Third, web analytics are an ambivalent signal of reputation and popularity for web journalists. Journalists are well aware that “sex, scandals, and celebrities” are highly popular online and often make cynical comments on the preferences of online readers. Yet the same journalists also acknowledge that they tend to experience strong emotions, positive and negative, when their articles “go viral,” or conversely when their pieces are “flops.” Journalists explain that they write their articles with the hope that they will reach a large audience.
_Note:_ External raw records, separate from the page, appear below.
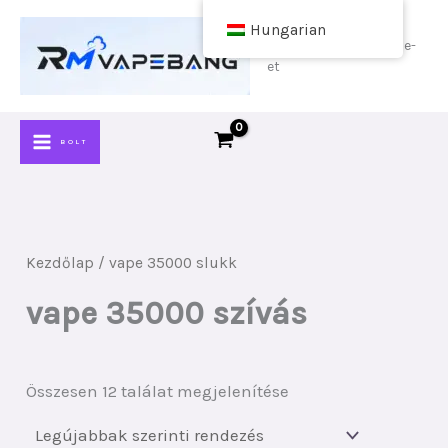
Ugrás
Hungarian
a
Vásároljon olcsó vape-
et
tartalomra
BOLT
Kezdőlap
/ vape 35000 slukk
vape 35000 szívás
Rendezés
Összesen 12 találat megjelenítése
legújabb
szerint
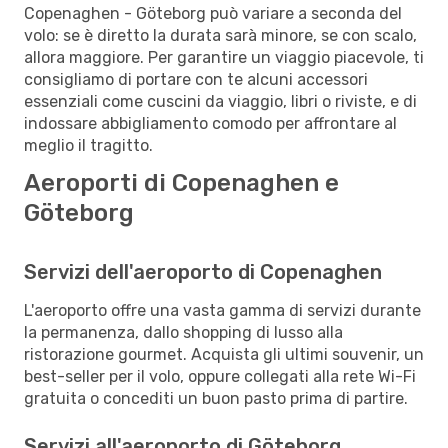
Copenaghen - Göteborg può variare a seconda del
volo: se è diretto la durata sarà minore, se con scalo,
allora maggiore. Per garantire un viaggio piacevole, ti
consigliamo di portare con te alcuni accessori
essenziali come cuscini da viaggio, libri o riviste, e di
indossare abbigliamento comodo per affrontare al
meglio il tragitto.
Aeroporti di Copenaghen e
Göteborg
Servizi dell'aeroporto di Copenaghen
L'aeroporto offre una vasta gamma di servizi durante
la permanenza, dallo shopping di lusso alla
ristorazione gourmet. Acquista gli ultimi souvenir, un
best-seller per il volo, oppure collegati alla rete Wi-Fi
gratuita o concediti un buon pasto prima di partire.
Servizi all'aeroporto di Göteborg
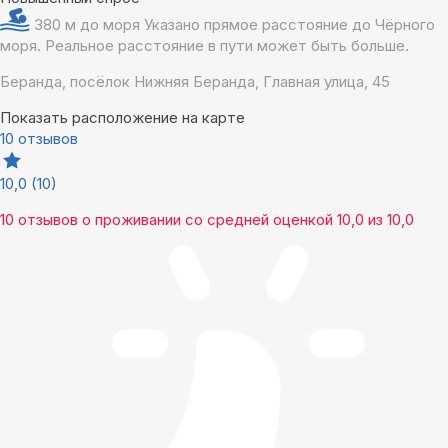
380 м до моря
Указано прямое расстояние до Чёрного
моря. Реальное расстояние в пути может быть больше.
Беранда, посёлок Нижняя Беранда, Главная улица, 45
Показать расположение на карте
10 отзывов
10,0
(10)
10 отзывов
о проживании со средней оценкой
10,0
из
10,0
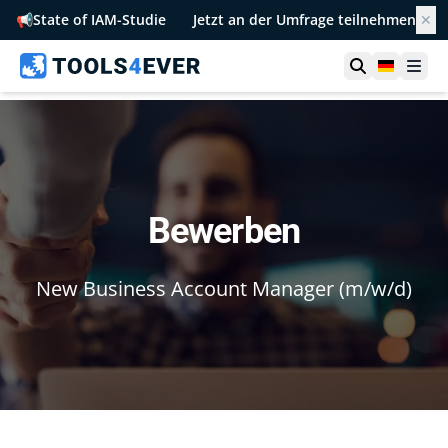
📢
State of IAM-Studie
Jetzt an der Umfrage teilnehmen
✕
Suche öffn
German
Men
Bewerben
New Business Account Manager (m/w/d)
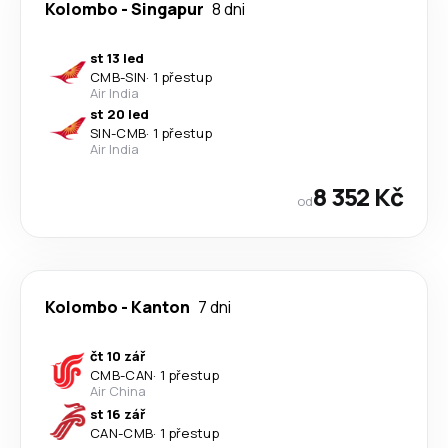
Kolombo
-
Singapur
8 dni
st 13 led
CMB
-
SIN
·
1 přestup
Air India
st 20 led
SIN
-
CMB
·
1 přestup
Air India
8 352 Kč
od
Kolombo
-
Kanton
7 dni
čt 10 zář
CMB
-
CAN
·
1 přestup
Air China
st 16 zář
CAN
-
CMB
·
1 přestup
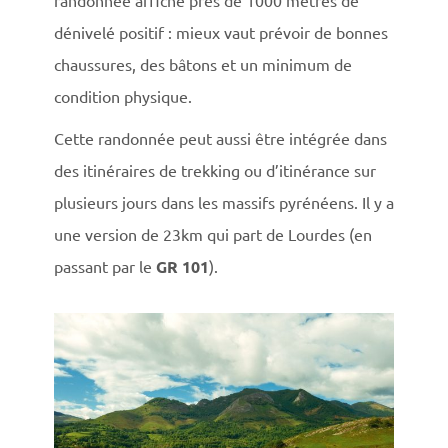
randonnée affiche près de 1000 mètres de
dénivelé positif : mieux vaut prévoir de bonnes
chaussures, des bâtons et un minimum de
condition physique.
Cette randonnée peut aussi être intégrée dans
des itinéraires de trekking ou d’itinérance sur
plusieurs jours dans les massifs pyrénéens. Il y a
une version de 23km qui part de Lourdes (en
passant par le
GR 101
).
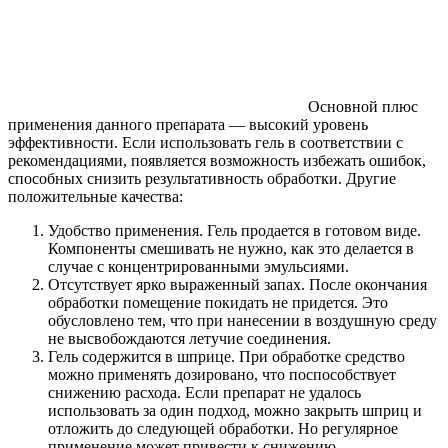
Основной плюс
применения данного препарата — высокий уровень
эффективности. Если использовать гель в соответствии с
рекомендациями, появляется возможность избежать ошибок,
способных снизить результативность обработки. Другие
положительные качества:
Удобство применения. Гель продается в готовом виде.
Компоненты смешивать не нужно, как это делается в
случае с концентрированными эмульсиями.
Отсутствует ярко выраженный запах. После окончания
обработки помещение покидать не придется. Это
обусловлено тем, что при нанесении в воздушную среду
не высвобождаются летучие соединения.
Гель содержится в шприце. При обработке средство
можно применять дозировано, что поспособствует
снижению расхода. Если препарат не удалось
использовать за один подход, можно закрыть шприц и
отложить до следующей обработки. Но регулярное
применение может привести к снижению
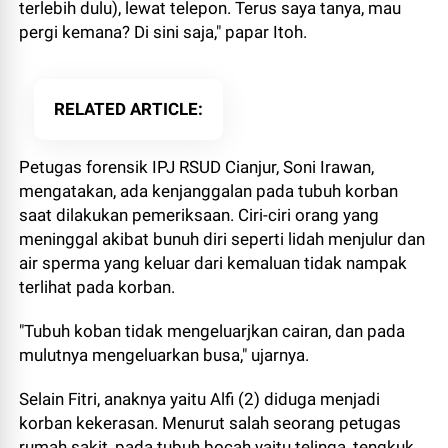
terlebih dulu), lewat telepon. Terus saya tanya, mau
pergi kemana? Di sini saja," papar Itoh.
RELATED ARTICLE
Petugas forensik IPJ RSUD Cianjur, Soni Irawan,
mengatakan, ada kenjanggalan pada tubuh korban
saat dilakukan pemeriksaan. Ciri-ciri orang yang
meninggal akibat bunuh diri seperti lidah menjulur dan
air sperma yang keluar dari kemaluan tidak nampak
terlihat pada korban.
"Tubuh koban tidak mengeluarjkan cairan, dan pada
mulutnya mengeluarkan busa," ujarnya.
Selain Fitri, anaknya yaitu Alfi (2) diduga menjadi
korban kekerasan. Menurut salah seorang petugas
rumah sakit, pada tubuh bocah yaitu telinga, tengkuk,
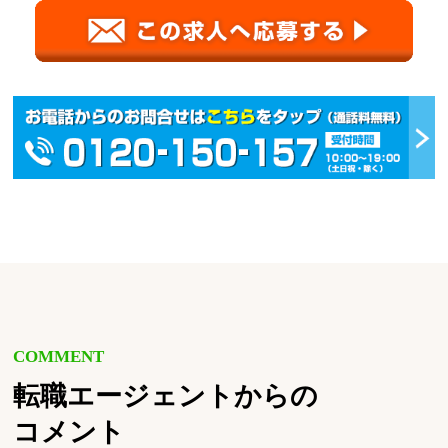
COMMENT
転職エージェントからの
コメント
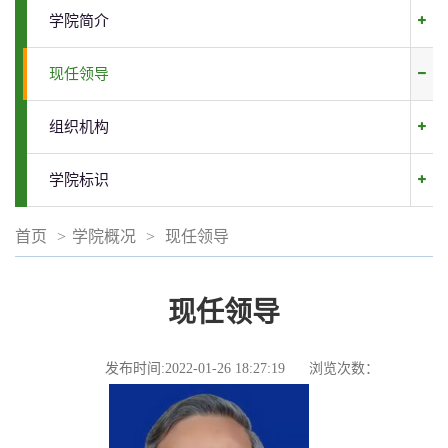
学院简介
现任领导
组织机构
学院标识
首页
>
学院概况
>
现任领导
现任领导
发布时间:2022-01-26 18:27:19
浏览次数：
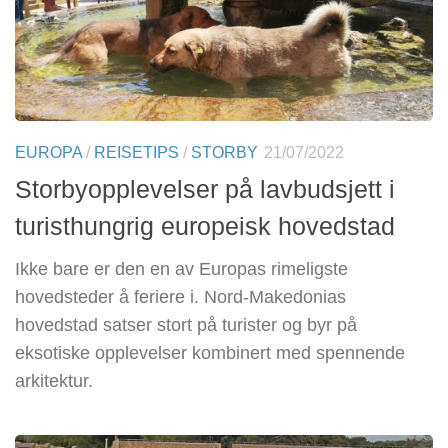
EUROPA
/
REISETIPS
/
STORBY
21/07/2022
Storbyopplevelser på lavbudsjett i
turisthungrig europeisk hovedstad
Ikke bare er den en av Europas rimeligste
hovedsteder å feriere i. Nord-Makedonias
hovedstad satser stort på turister og byr på
eksotiske opplevelser kombinert med spennende
arkitektur.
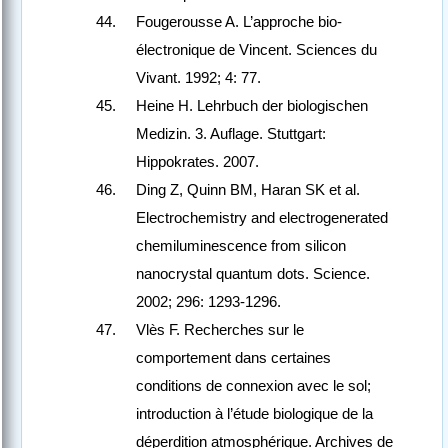
Fougerousse A. L’approche bio-
électronique de Vincent. Sciences du
Vivant. 1992; 4: 77.
Heine H. Lehrbuch der biologischen
Medizin. 3. Auflage. Stuttgart:
Hippokrates. 2007.
Ding Z, Quinn BM, Haran SK et al.
Electrochemistry and electrogenerated
chemiluminescence from silicon
nanocrystal quantum dots. Science.
2002; 296: 1293-1296.
Vlès F. Recherches sur le
comportement dans certaines
conditions de connexion avec le sol;
introduction à l’étude biologique de la
déperdition atmosphérique. Archives de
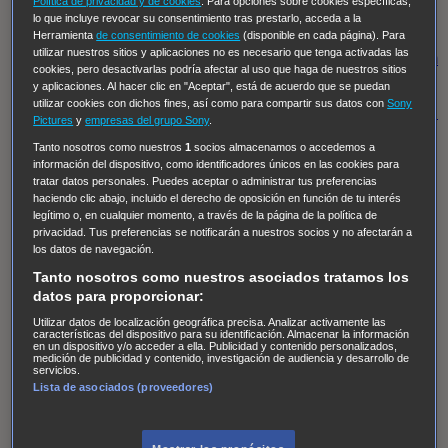
Política de privacidad y de cookies
. Para opciones sobre cookies específicas,
Hudson & Rex
Diez libras y un sueño
Mr Loverman
lo que incluye revocar su consentimiento tras prestarlo, acceda a la
Regreso al futuro III
NUEVE CUERPOS
Los últimos
Herramienta
de consentimiento de cookies
(disponible en cada página). Para
utilizar nuestros sitios y aplicaciones no es necesario que tenga activadas las
caballeros
Tormenta infinita
Sing Street
Cobra Kai
Tom
cookies, pero desactivarlas podría afectar al uso que haga de nuestros sitios
y Lola
High Country
Los casos de Susan Ryeland:
y aplicaciones. Al hacer clic en "Aceptar", está de acuerdo que se puedan
utilizar cookies con dichos fines, así como para compartir sus datos con
Sony
Moonflower Murders
Twisted Metal
Mentes Criminales:
Pictures
y
empresas del grupo Sony
.
Evolution
Terapia de Choque
Ricki
Los Misterios de
Tanto nosotros como nuestros
1
socios almacenamos o accedemos a
Hailey Dean
Without Sin: Libre de Culpa
Morbius
información del dispositivo, como identificadores únicos en las cookies para
tratar datos personales. Puedes aceptar o administrar tus preferencias
NCIS: Nueva Orleans
Pandora
En fuera de juego
XIII
haciendo clic abajo, incluido el derecho de oposición en función de tu interés
legítimo o, en cualquier momento, a través de la página de la política de
The Shield: Al margen de la ley Duplicated
Preacher
privacidad. Tus preferencias se notificarán a nuestros socios y no afectarán a
The Killing Kind
Intersecciones
DOC
Bite Club
los datos de navegación.
Chicago Fire
Monarch
Circuito cerrado
Alert: Unidad
Tanto nosotros como nuestros asociados tratamos los
datos para proporcionar:
de personas desaparecidas
Mad Dogs
La Sustituta
Utilizar datos de localización geográfica precisa. Analizar activamente las
Ladrón de guante blanco
Hannibal
Daños y Perjuicios
características del dispositivo para su identificación. Almacenar la información
en un dispositivo y/o acceder a ella. Publicidad y contenido personalizados,
AXN
Masters of Sex
Three Pines
Accused
Carter
Alice
medición de publicidad y contenido, investigación de audiencia y desarrollo de
servicios.
Nevers
Crossing Lines
Einstein
Sobrenatural
Cómo
Lista de asociados (proveedores)
defender a un asesino
Castle
Hospital de Campaña
Magpie Murders
Blindspot
Coyote
For Life: Cadena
When such an ambition fails, they feel discouraged. Clicks are more than a simple reflection of market pressures. For web journalists, online success can also be a signal of fame and involvement in the public sphere.
Algorithmic quantification turned against itself
Going back to the broader question of performance measurements, workplace surveillance, and power relations in tech companies, what can we learn from the case of clicks in online news? I conclude with two ideas.
First, we need to understand that it is because of the ambiguous and rather vague sets of meanings associated with clicks that web metrics have become so omnipresent in online journalism: everybody can project his or her own interests on them. A similar point can be made about Amazon, where white- and blue-collar workers alike tend to project many different types of meanings unto the metrics used to evaluate them.
Second, an intriguing Foucauldian pattern of contagious discipline emerges: although web metrics were originally designed to measure the behavior of others (here the audience), these numbers end up being used as a measurement of the journalists’ own professional performance. In other words, in the case of journalism, the algorithmic quantification of others was turned against the journalists themselves. Once again, a similar argument could be made about Amazon, which first began by measuring the behavior of its customers in great detail before applying the same regime to its employees.
Yet the similarities between Amazon and web newsrooms end there. What “performance” means in retail companies is fairly easy to measure, whether in terms of new clients, more items shipped, or more efficient websites. For most editors and journalists, the most significant – and least disputable – ways to assess success are not quantitative measurements, but the receipt of a Pulitzer Prize. The continued existence of a non-quantifiable measure of success remains a crucial difference between journalists on deadline and harassed tech company managers.
Angèle Christin is a Postdoctoral Fellow at the Data & Society Institute, the Fondation de la Maison des Sciences de l’Homme, and The New School for Social Research.